Oysa ‘faşizm’, Batının insanlık dışı uygulamalara imza atmış bir siyasal akımı idi. İtalya’da doğdu, Almanya’da büyüdü ve dünyayı kana bulayıp uykuya yattı. SSCB’nin çöküşü ile uyandırıldı, son 10 yıldır ise Türk ve İslam düşmanlığı ile azdı, azdırıldı…
Neye rağmen?
“Faşizm, geleneksel siyasi yelpazede genel olarak aşırı sağa konulsa da, siyaset bilimciler tarafından bu tanım yeterli görülmemiş, tartışılmıştır.” görüşüne rağmen.
Sanki her yerdeler
‘Deizm’e gelecek olursak…
TDK: “Tanrı’yı yalnızca ilk sebep olarak kabul eden, evreni bir Tanrı’nın yarattığına inanmakla beraber yaratıcının evrene hiçbir müdahalesi olmadığını ve olmayacağını savunan, vahyi reddeden görüş.” diyor…
Batıda ilk ‘deizm’ kelimesi 1564’te kullanılmış olsa da, Türkiye’de bunun yüksek sesle konuşulduğu süreç yenidir.
Buna rağmen gençler arasında hızla yayılan bir hal aldı.
Goşistler, Gezi ve benzeri olaylarda görüldü, görülüyor. Yani lüzum ettikçe çıkıyor ya da çıkarılıyorlar…

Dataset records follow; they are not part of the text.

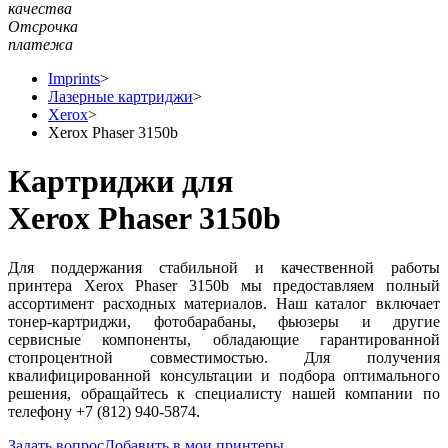
качества
Отсрочка
платежа
Imprints
>
Лазерные картриджи
>
Xerox
>
Xerox Phaser 3150b
Картриджи для
Xerox Phaser 3150b
Для поддержания стабильной и качественной работы
принтера Xerox Phaser 3150b мы предоставляем полный
ассортимент расходных материалов. Наш каталог включает
тонер-картриджи, фотобарабаны, фьюзеры и другие
сервисные компоненты, обладающие гарантированной
стопроцентной совместимостью. Для получения
квалифицированной консультации и подбора оптимального
решения, обращайтесь к специалисту нашей компании по
телефону +7 (812) 940-5874.
Задать вопрос
Добавить в мои принтеры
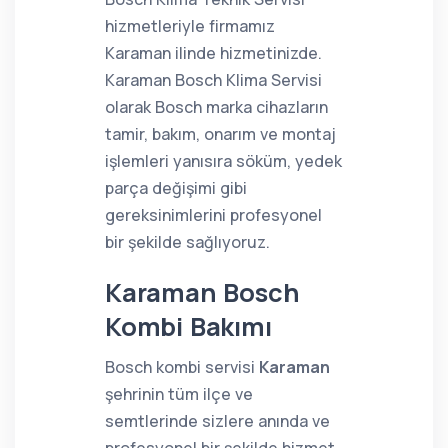
hizmetleriyle firmamız
Karaman ilinde hizmetinizde.
Karaman Bosch Klima Servisi
olarak Bosch marka cihazların
tamir, bakım, onarım ve montaj
işlemleri yanısıra söküm, yedek
parça değişimi gibi
gereksinimlerini profesyonel
bir şekilde sağlıyoruz.
Karaman Bosch
Kombi Bakımı
Bosch kombi servisi
Karaman
şehrinin tüm ilçe ve
semtlerinde sizlere anında ve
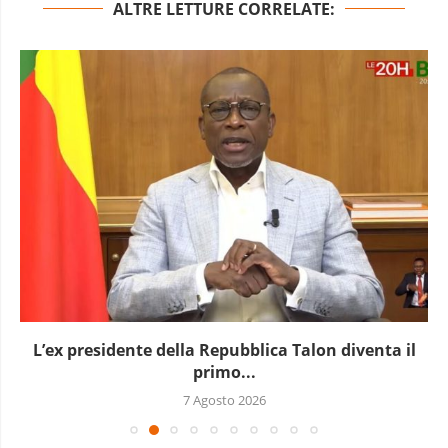
ALTRE LETTURE CORRELATE:
L’ex presidente della Repubblica Talon diventa il
primo...
7 Agosto 2026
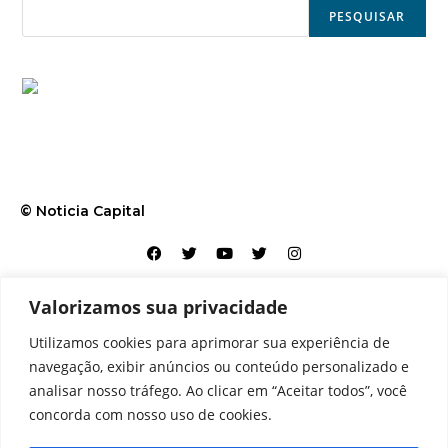
PESQUISAR
© Noticia Capital
Valorizamos sua privacidade
Contato
Home
Aviso legal
Configurações de cookies
Utilizamos cookies para aprimorar sua experiência de
Equipe
Perfil
Política de cookies
Serviços
navegação, exibir anúncios ou conteúdo personalizado e
analisar nosso tráfego. Ao clicar em “Aceitar todos”, você
concorda com nosso uso de cookies.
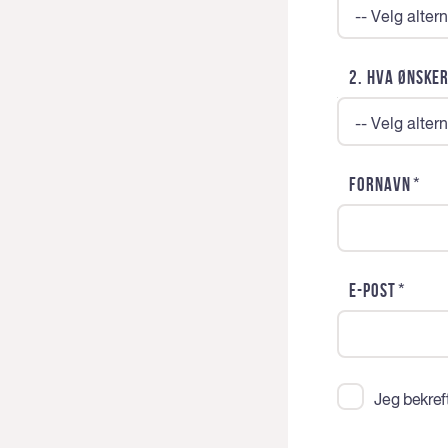
-- Velg altern
2. Hva ønsker
-- Velg altern
*
Fornavn
*
E-post
Jeg bekreft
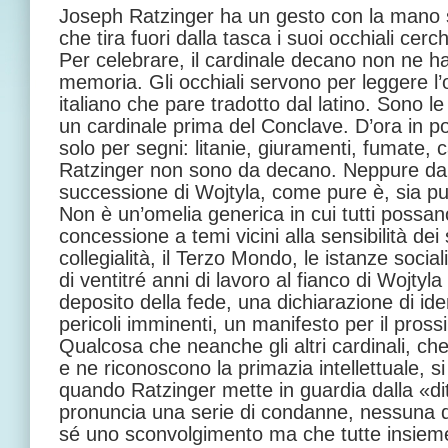
Joseph Ratzinger ha un gesto con la mano sin
che tira fuori dalla tasca i suoi occhiali cerch
Per celebrare, il cardinale decano non ne ha
memoria. Gli occhiali servono per leggere l’o
italiano che pare tradotto dal latino. Sono le
un cardinale prima del Conclave. D’ora in po
solo per segni: litanie, giuramenti, fumate,
Ratzinger non sono da decano. Neppure da 
successione di Wojtyla, come pure è, sia pu
Non è un’omelia generica in cui tutti possan
concessione a temi vicini alla sensibilità dei 
collegialità, il Terzo Mondo, le istanze social
di ventitré anni di lavoro al fianco di Wojty
deposito della fede, una dichiarazione di ide
pericoli imminenti, un manifesto per il pros
Qualcosa che neanche gli altri cardinali, c
e ne riconoscono la primazia intellettuale, si
quando Ratzinger mette in guardia dalla «dit
pronuncia una serie di condanne, nessuna de
sé uno sconvolgimento ma che tutte insieme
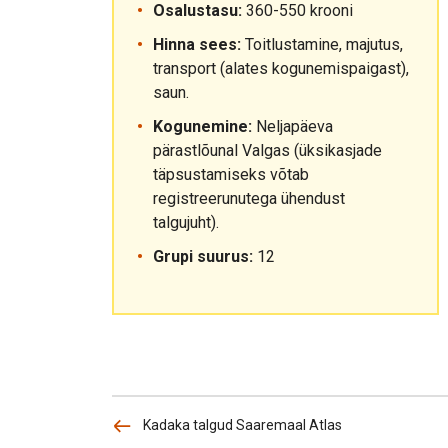
Osalustasu:
360-550 krooni
Hinna sees:
Toitlustamine, majutus,
transport (alates kogunemispaigast),
saun.
Kogunemine:
Neljapäeva
pärastlõunal Valgas (üksikasjade
täpsustamiseks võtab
registreerunutega ühendust
talgujuht).
Grupi suurus:
12
Kadaka talgud Saaremaal Atlas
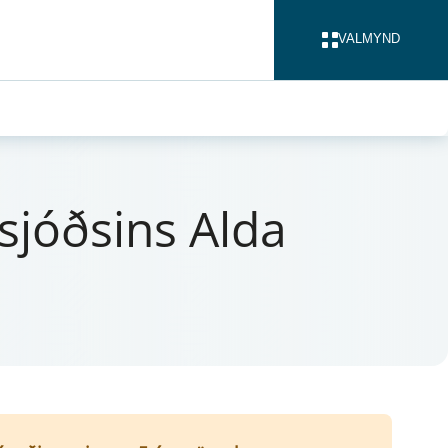
VALMYND
LOKA
ar­sjóðsins Alda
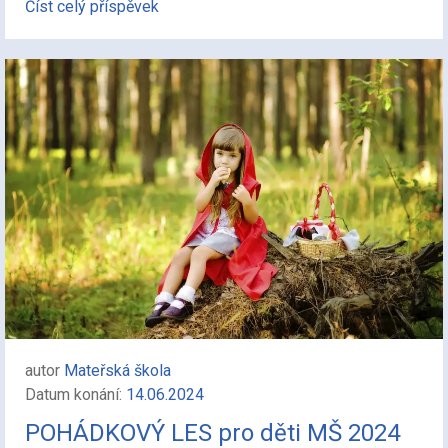
Číst celý příspěvek
autor
Mateřská škola
Datum konání:
14.06.2024
POHÁDKOVÝ LES pro děti MŠ 2024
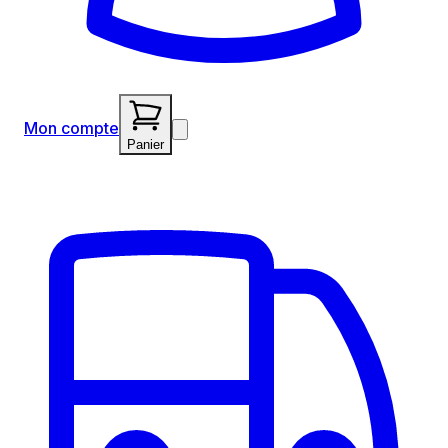
Mon compte
Panier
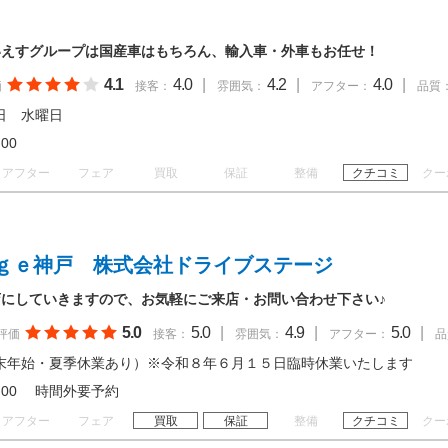
いえすグループは国産車はもちろん、輸入車・外車もお任せ！
4.1
4.0
|
4.2
|
4.0
|
価
接客：
雰囲気：
アフター：
品質
日 水曜日
18:00
アフター
フェア
買取
保証
整備
クチコミ
クー
ｇｅ神戸 株式会社ドライブステージ
にしていきますので、お気軽にご来店・お問い合わせ下さい♪
5.0
5.0
|
4.9
|
5.0
|
評価
接客：
雰囲気：
アフター：
品
末年始・夏季休業あり）※令和８年６月１５日臨時休業いたします
 19:00 時間外要予約
アフター
フェア
買取
保証
整備
クチコミ
クー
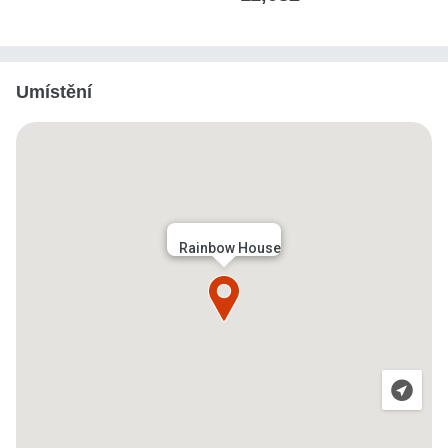
Umístění
Rainbow House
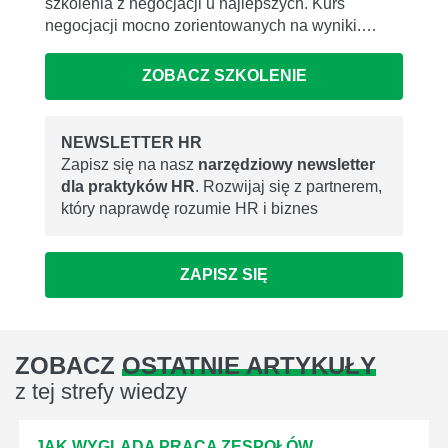
szkolenia z negocjacji u najlepszych. Kurs
negocjacji mocno zorientowanych na wyniki.…
ZOBACZ SZKOLENIE
NEWSLETTER HR
Zapisz się na nasz
narzędziowy newsletter
dla praktyków HR
. Rozwijaj się z partnerem,
który naprawdę rozumie HR i biznes
ZAPISZ SIĘ
ZOBACZ
OSTATNIE ARTYKUŁY
z tej strefy wiedzy
JAK WYGLĄDA PRACA ZESPOŁÓW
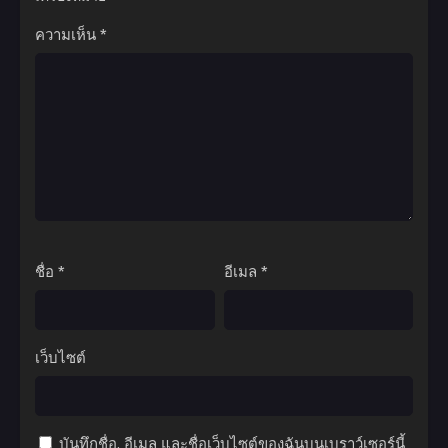
ความเห็น
*
ชื่อ
*
อีเมล
*
เว็บไซต์
บันทึกชื่อ, อีเมล และชื่อเว็บไซต์ของฉันบนเบราว์เซอร์นี้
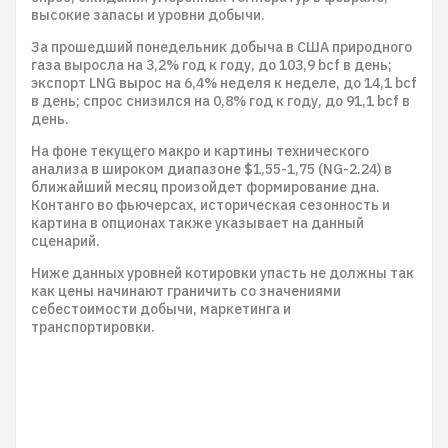
высокие запасы и уровни добычи.
За прошедший понедельник добыча в США природного
газа выросла на 3,2% год к году, до 103,9 bcf в день;
экспорт LNG вырос на 6,4% неделя к неделе, до 14,1 bcf
в день; спрос снизился на 0,8% год к году, до 91,1 bcf в
день.
На фоне текущего макро и картины технического
анализа в широком диапазоне $1,55-1,75 (NG-2.24) в
ближайший месяц произойдет формирование дна.
Контанго во фьючерсах, историческая сезонность и
картина в опционах также указывает на данный
сценарий.
Ниже данных уровней котировки упасть не должны так
как цены начинают граничить со значениями
себестоимости добычи, маркетинга и
транспортировки.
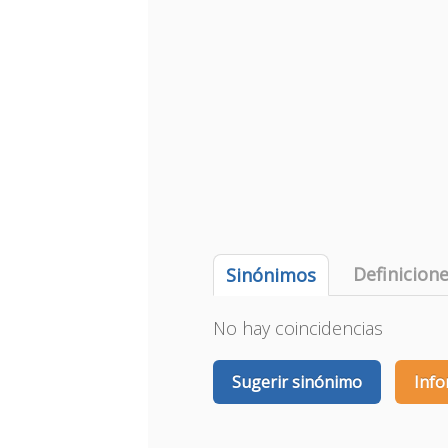
Definicion
Sinónimos
No hay coincidencias
Sugerir sinónimo
Info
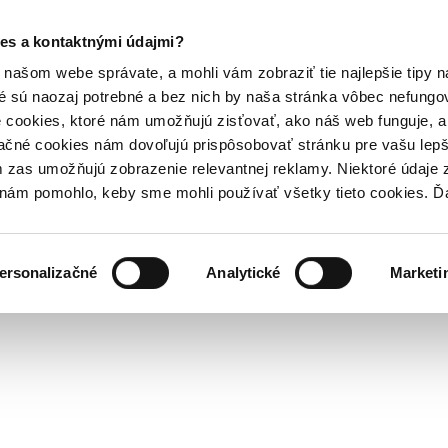
es a kontaktnými údajmi?
našom webe správate, a mohli vám zobraziť tie najlepšie tipy n
é sú naozaj potrebné a bez nich by naša stránka vôbec nefung
 cookies, ktoré nám umožňujú zisťovať, ako náš web funguje, a 
ačné cookies nám dovoľujú prispôsobovať stránku pre vašu lepši
zas umožňujú zobrazenie relevantnej reklamy. Niektoré údaje z
y nám pomohlo, keby sme mohli používať všetky tieto cookies. 
ersonalizačné
Analytické
Marketi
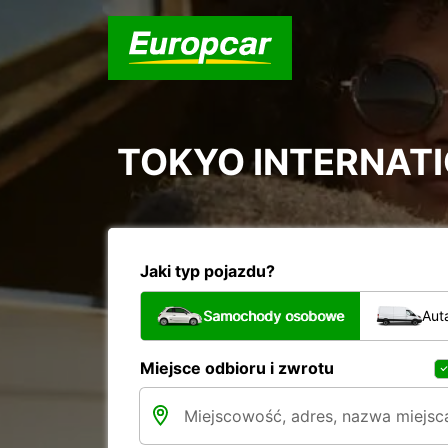
TOKYO INTERNATI
Jaki typ pojazdu?
Samochody osobowe
Aut
Miejsce odbioru i zwrotu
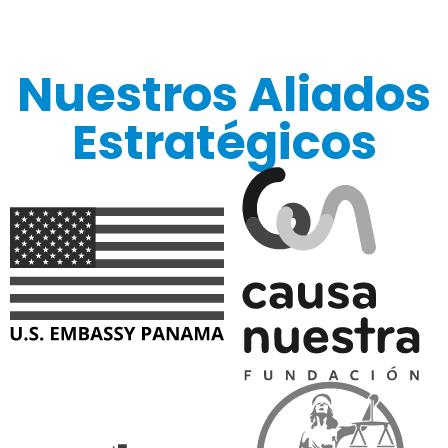
Nuestros Aliados
Estratégicos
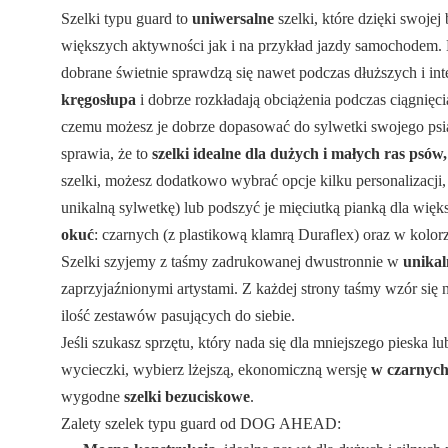
Szelki typu guard to
uniwersalne
szelki, które dzięki swoje
większych aktywności jak i na przykład jazdy samochodem. 
dobrane świetnie sprawdzą się nawet podczas dłuższych i i
kręgosłupa
i dobrze rozkładają obciążenia podczas ciągnięc
czemu możesz je dobrze dopasować do sylwetki swojego psia
sprawia, że to
szelki idealne dla dużych i małych ras psów
szelki, możesz dodatkowo wybrać opcje kilku personalizacji,
unikalną sylwetkę) lub podszyć je mięciutką pianką dla więk
okuć
: czarnych (z plastikową klamrą Duraflex) oraz w kolor
Szelki szyjemy z taśmy zadrukowanej dwustronnie w
unika
zaprzyjaźnionymi artystami. Z każdej strony taśmy wzór się 
ilość zestawów pasujących do siebie.
Jeśli szukasz sprzętu, który nada się dla mniejszego pieska l
wycieczki, wybierz lżejszą, ekonomiczną wersję
w czarnyc
wygodne
szelki bezuciskowe
.
Zalety szelek typu guard od DOG AHEAD:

Faşistler, Avrupa’nın ‘medeni’ denen ülkelerinin sokak aralarına kadar yayılmış; yakıyor yıkıyor, öldürüyorlar…
Deistler, her yerde…
En yetkili ağızlar
Böyle olmasa; Konya İl Milli Eğitim Müdürlüğü rapor hazırlar ve bu rapor siyasilerin diline düşer miydi?
Ya da…
Diyanet İşleri Başkanı Ali Erbaş, deizm için, “Ateizm Tanrı’yı da dini de her şeyi inkar etmek ama deizm çok enteresan bir tuzaktır. Bu tuzağa gelme noktasında olan arkadaşlarınız olursa onları uyarınız.” der miydi?
Sonuç: İnsanlığa düşman kişi, görüş ve ‘izm’ler hiç bitmiyor. Aman dikkat!